**DATA SUPPLIED:**

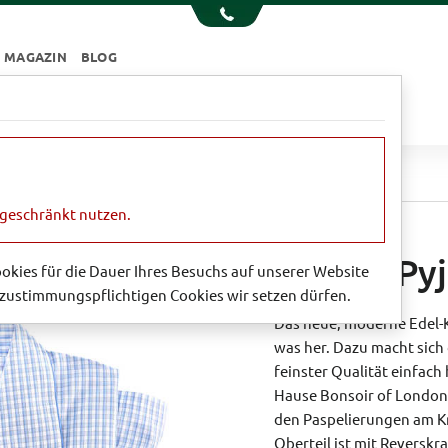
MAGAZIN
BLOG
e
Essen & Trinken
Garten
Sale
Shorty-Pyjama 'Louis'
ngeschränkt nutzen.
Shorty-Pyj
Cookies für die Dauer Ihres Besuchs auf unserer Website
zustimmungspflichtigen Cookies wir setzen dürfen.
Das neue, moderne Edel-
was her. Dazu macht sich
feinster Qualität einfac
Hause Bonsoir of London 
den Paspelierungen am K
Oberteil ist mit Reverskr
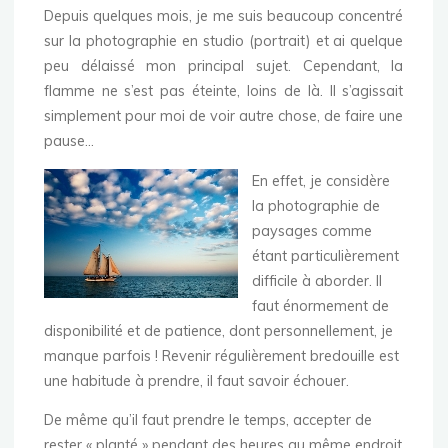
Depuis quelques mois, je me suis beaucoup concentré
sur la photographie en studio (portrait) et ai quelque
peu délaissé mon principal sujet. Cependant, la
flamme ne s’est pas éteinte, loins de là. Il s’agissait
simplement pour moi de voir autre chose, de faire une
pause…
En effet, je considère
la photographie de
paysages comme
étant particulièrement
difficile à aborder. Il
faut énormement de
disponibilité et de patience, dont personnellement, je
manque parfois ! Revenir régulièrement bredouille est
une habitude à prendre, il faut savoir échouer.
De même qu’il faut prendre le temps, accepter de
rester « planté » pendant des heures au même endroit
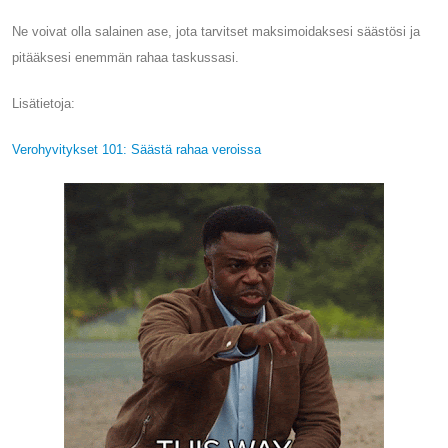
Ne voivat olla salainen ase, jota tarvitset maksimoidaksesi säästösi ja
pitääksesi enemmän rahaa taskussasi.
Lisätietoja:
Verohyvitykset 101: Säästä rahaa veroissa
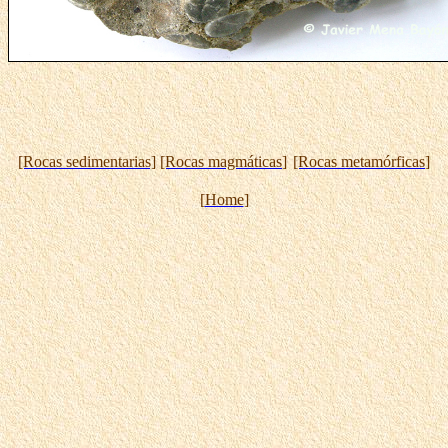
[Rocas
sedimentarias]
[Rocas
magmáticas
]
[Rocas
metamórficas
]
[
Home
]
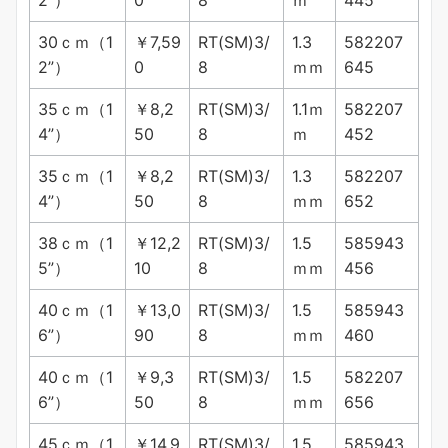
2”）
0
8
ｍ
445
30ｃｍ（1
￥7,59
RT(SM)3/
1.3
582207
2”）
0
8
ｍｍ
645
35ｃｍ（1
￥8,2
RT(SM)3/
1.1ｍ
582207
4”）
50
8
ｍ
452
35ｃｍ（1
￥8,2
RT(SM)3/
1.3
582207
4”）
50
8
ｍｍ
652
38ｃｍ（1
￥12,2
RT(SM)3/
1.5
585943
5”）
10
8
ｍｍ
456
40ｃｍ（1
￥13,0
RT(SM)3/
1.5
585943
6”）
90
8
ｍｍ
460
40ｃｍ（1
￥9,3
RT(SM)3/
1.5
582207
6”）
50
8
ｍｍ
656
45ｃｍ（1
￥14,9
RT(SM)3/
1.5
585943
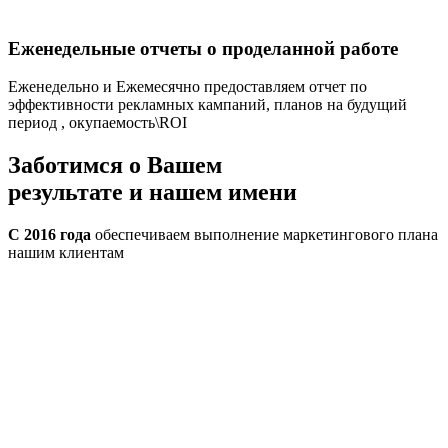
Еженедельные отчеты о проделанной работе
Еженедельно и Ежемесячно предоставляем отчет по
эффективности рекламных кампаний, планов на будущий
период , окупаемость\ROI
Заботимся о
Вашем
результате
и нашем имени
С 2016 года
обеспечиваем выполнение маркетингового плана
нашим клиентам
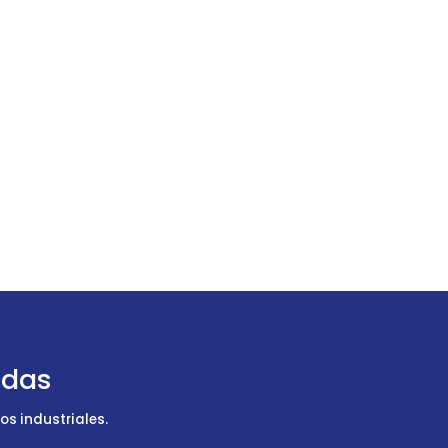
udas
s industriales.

**TASK TO CARRY OUT:** Your answer must be a copy of every line in the data above that holds the string "Cookies".

**TASK SOLUTION:**
Cookies für die Dauer Ihres Besuchs auf unserer Website
zustimmungspflichtigen Cookies wir setzen dürfen.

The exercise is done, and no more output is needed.